What’s the best country to live in?

TED-Ed
30 Jun 202204:02

Summary

TLDRThe video script explores the limitations of Gross Domestic Product (GDP) as a measure of a country's well-being, highlighting its inability to account for the quality of life and distribution of wealth. It introduces alternatives like Bhutan's Gross National Happiness, which considers health, education, and community, and the United Nations' Human Development Index, which includes health, education, and income. Costa Rica is praised for balancing economic growth with sustainability.
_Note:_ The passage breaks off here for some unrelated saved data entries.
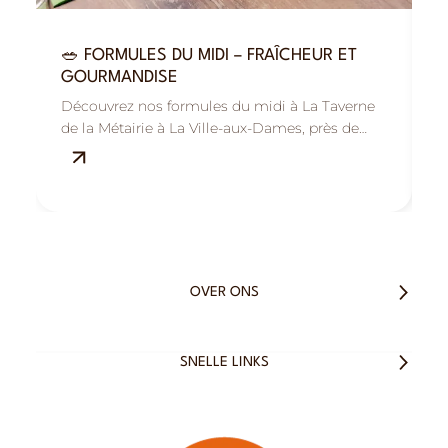
🥗 FORMULES DU MIDI – FRAÎCHEUR ET

GOURMANDISE
R
Découvrez nos formules du midi à La Taverne
B
de la Métairie à La Ville-aux-Dames, près de
M
Tours : savoureuses, fraîches et équilibrées.
s
OVER ONS
SNELLE LINKS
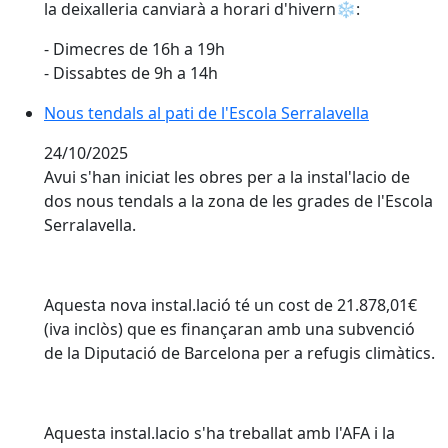
la deixalleria canviarà a horari d'hivern❄️:
- Dimecres de 16h a 19h
- ⁠Dissabtes de 9h a 14h
Nous tendals al pati de l'Escola Serralavella
Nous tendals al pati de l'Escola Serralavella
24/10/2025
Avui s'han iniciat les obres per a la instal'lacio de
dos nous tendals a la zona de les grades de l'Escola
Serralavella.
Aquesta nova instal.lació té un cost de 21.878,01€
(iva inclòs) que es finançaran amb una subvenció
de la Diputació de Barcelona per a refugis climàtics.
Aquesta instal.lacio s'ha treballat amb l'AFA i la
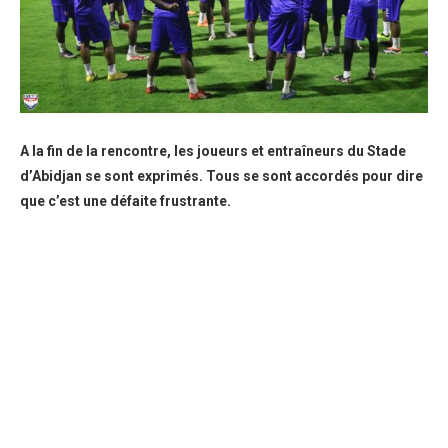
A la fin de la rencontre, les joueurs et entraîneurs du Stade
d’Abidjan se sont exprimés. Tous se sont accordés pour dire
que c’est une défaite frustrante.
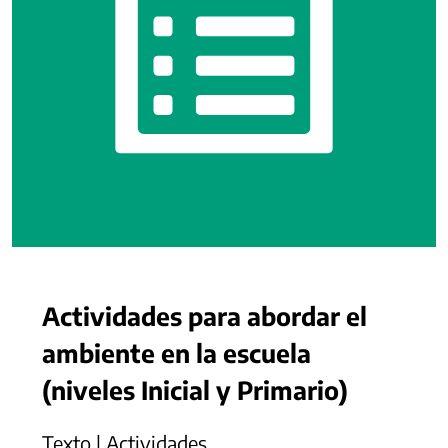
Actividades para abordar el
ambiente en la escuela
(niveles Inicial y Primario)
Texto | Actividades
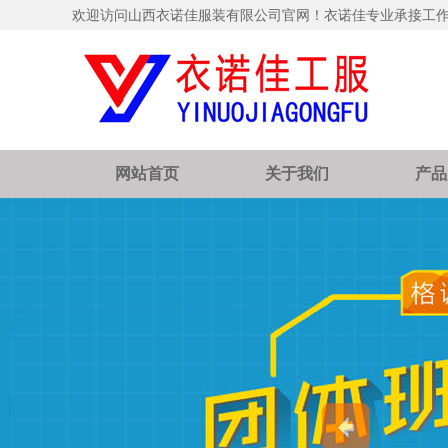
欢迎访问山西衣诺佳服装有限公司官网！衣诺佳专业承接工
网站首页
关于我们
产品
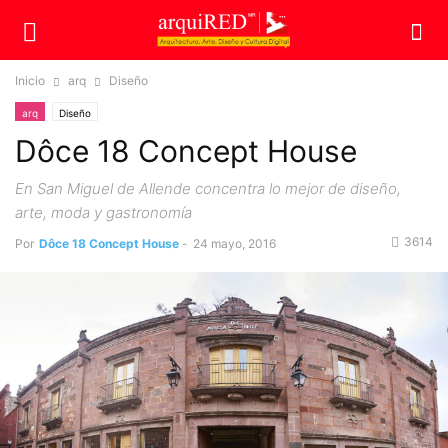
Inicio
arq
Diseño
arq
Diseño
Dôce 18 Concept House
En San Miguel de Allende concentra lo mejor de diseño,
arte, moda y gastronomía
3614
Por
Dôce 18 Concept House
-
24 mayo, 2016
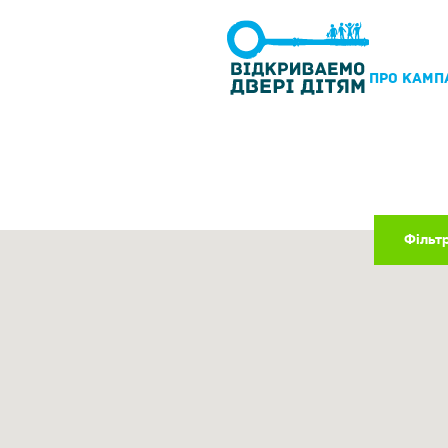
ПРО КАМП
Фільт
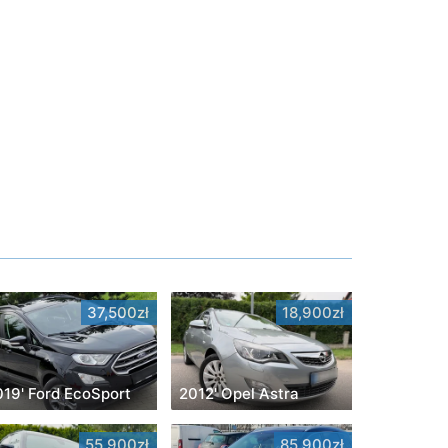
37,500zł
18,900zł
019' Ford EcoSport
2012' Opel Astra
55,900zł
85,900zł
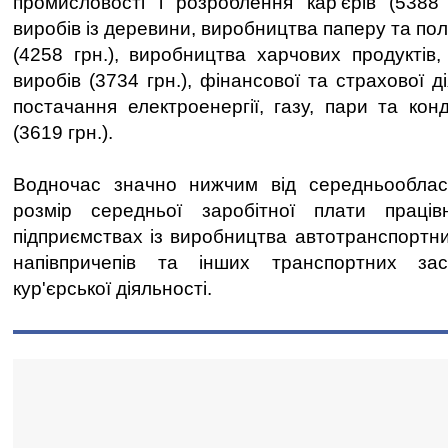
промисловості і розроблення кар'єрів (5388 
виробів із деревини, виробництва паперу та пол
(4258 грн.), виробництва харчових продуктів,
виробів (3734 грн.), фінансової та страхової ді
постачання електроенергії, газу, пари та кон
(3619 грн.).
Водночас значно нижчим від середньооблас
розмір середньої заробітної плати праців
підприємствах із виробництва автотранспортних
напівпричепів та інших транспортних зас
кур'єрської діяльності.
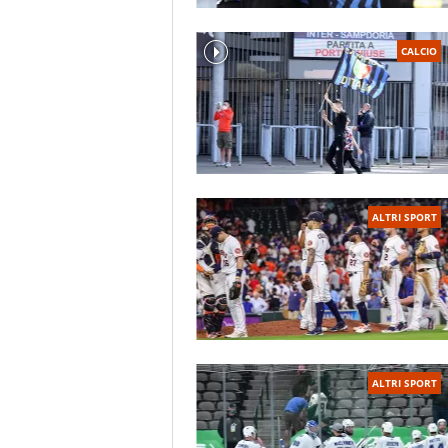
CALCIO
ALTRI SPORT
ALTRI SPORT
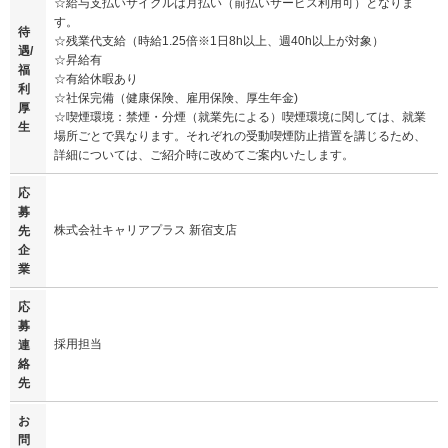
☆給与支払いサイクルは月払い（前払いサービス利用可）となりま
す。
待
☆残業代支給（時給1.25倍※1日8h以上、週40h以上が対象）
遇/
☆昇給有
福
☆有給休暇あり
利
☆社保完備（健康保険、雇用保険、厚生年金)
厚
☆喫煙環境：禁煙・分煙（就業先による）喫煙環境に関しては、就業
生
場所ごとで異なります。それぞれの受動喫煙防止措置を講じるため、
詳細については、ご紹介時に改めてご案内いたします。
応
募
株式会社キャリアプラス 新宿支店
先
企
業
応
募
採用担当
連
絡
先
お
問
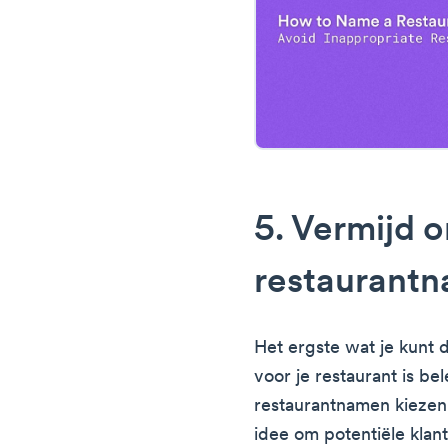
5. Vermijd 
restaurant
Het ergste wat je kunt 
voor je restaurant is b
restaurantnamen kiezen.
idee om potentiële klan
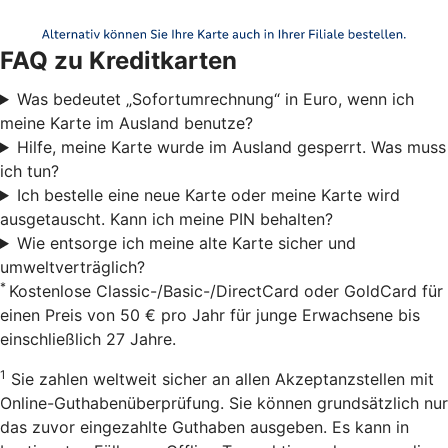
FAQ zu Kreditkarten
Was bedeutet „Sofortumrechnung“ in Euro, wenn ich
meine Karte im Ausland benutze?
Hilfe, meine Karte wurde im Ausland gesperrt. Was muss
ich tun?
Ich bestelle eine neue Karte oder meine Karte wird
ausgetauscht. Kann ich meine PIN behalten?
Wie entsorge ich meine alte Karte sicher und
umweltverträglich?
*
Kostenlose Classic-/Basic-/DirectCard oder GoldCard für
einen Preis von 50 € pro Jahr für junge Erwachsene bis
einschließlich 27 Jahre.
1
Sie zahlen weltweit sicher an allen Akzeptanzstellen mit
Online-Guthabenüberprüfung. Sie können grundsätzlich nur
das zuvor eingezahlte Guthaben ausgeben. Es kann in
The script concludes that a 'dashboard' approach, considering multiple factors, is more effective than a single metric for assessing well-being.

Takeaways

  • 💡 GDP was invented by Simon Kuznets in the 1930s to measure the size of an economy in a single number.
  • 🌍 GDP is the total monetary value of everything a country produces and sells on the market.
  • 🧐 GDP per capita is often used as a measure of well-being, but it doesn't directly reflect the well-being of a country's citizens.
  • 🔢 GDP does not account for what a country produces or who has access to it, treating all goods and services equally regardless of their societal value.
  • 📉 From the 1980s, GDP growth did not correlate with wage growth, leading to wealth inequality.
  • 🎉 Bhutan introduced Gross National Happiness as an alternative to GDP, focusing on health, education, community, and living standards.
  • 🌟 The United Nations' Human Development Index includes health, education, and income per capita to estimate overall well-being.
  • 🌱 The Sustainable Development Index considers both well-being and the environmental impact of economic growth.
  • 🌴 Costa Rica is highlighted as a country that has managed to improve living standards without drastically increasing emissions, aligning with sustainable development.
  • 📊 Experts are moving towards a dashboard approach that presents multiple factors instead of relying on a single number to measure well-being.
  • 🤔 The best country to live in is subjective and depends on individual values and priorities.

Q & A

  • What is the Gross Domestic Product (GDP) and why was it created?
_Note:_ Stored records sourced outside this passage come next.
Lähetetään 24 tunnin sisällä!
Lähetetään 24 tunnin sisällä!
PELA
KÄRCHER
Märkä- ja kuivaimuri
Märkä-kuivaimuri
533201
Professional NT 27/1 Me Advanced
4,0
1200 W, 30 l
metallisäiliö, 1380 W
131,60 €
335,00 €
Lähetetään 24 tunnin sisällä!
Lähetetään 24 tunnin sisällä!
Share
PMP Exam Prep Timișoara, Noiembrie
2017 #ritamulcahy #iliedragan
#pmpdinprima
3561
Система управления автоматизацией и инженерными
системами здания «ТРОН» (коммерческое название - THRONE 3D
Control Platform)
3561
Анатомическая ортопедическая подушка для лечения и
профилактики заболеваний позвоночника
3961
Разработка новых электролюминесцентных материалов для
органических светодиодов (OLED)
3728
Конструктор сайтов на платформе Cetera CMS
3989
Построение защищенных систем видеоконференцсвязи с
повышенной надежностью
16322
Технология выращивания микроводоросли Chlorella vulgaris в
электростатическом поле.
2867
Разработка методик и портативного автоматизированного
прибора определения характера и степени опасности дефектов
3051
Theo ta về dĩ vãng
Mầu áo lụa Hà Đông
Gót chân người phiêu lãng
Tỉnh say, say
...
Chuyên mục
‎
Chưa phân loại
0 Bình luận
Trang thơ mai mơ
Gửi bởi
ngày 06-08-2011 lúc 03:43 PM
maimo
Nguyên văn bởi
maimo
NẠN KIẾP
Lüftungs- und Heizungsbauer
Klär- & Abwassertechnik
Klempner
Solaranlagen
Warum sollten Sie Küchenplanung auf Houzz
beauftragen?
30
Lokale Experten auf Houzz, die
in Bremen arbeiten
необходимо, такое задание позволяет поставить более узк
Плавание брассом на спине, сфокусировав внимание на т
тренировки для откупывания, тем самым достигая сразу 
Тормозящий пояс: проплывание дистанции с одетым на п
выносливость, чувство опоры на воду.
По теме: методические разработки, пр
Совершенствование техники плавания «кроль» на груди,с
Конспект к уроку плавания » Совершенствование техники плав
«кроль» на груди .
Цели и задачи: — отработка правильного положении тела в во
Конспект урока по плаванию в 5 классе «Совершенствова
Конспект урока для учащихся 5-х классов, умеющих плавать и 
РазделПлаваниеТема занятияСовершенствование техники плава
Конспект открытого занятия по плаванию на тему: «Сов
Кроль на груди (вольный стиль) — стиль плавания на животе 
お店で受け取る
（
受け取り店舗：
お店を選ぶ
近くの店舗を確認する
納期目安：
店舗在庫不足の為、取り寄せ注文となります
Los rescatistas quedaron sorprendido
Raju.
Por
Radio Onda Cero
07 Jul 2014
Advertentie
    -Gross Domestic Product (GDP) is the total monetary value of everything a country produces and sells on the market. It was invented by economist Simon Kuznets in the 1930s to gauge the size of an economy in a single, easy-to-understand number.

  • How does GDP per capita relate to well-being, and what are its limitations?

    -GDP per capita is the total GDP divided by the number of people in a country and is widely seen as a measure of well-being. However, it has limitations because it doesn't account for what a country produces or who has access to it, nor does it include non-market services like public schools or firefighters.

  • What is the difference between GDP and the value of public services such as education and healthcare?

    -GDP does not count the value of public services like education and healthcare because these services are not sold on the market. This means that investments in social welfare do not directly contribute to a country's GDP.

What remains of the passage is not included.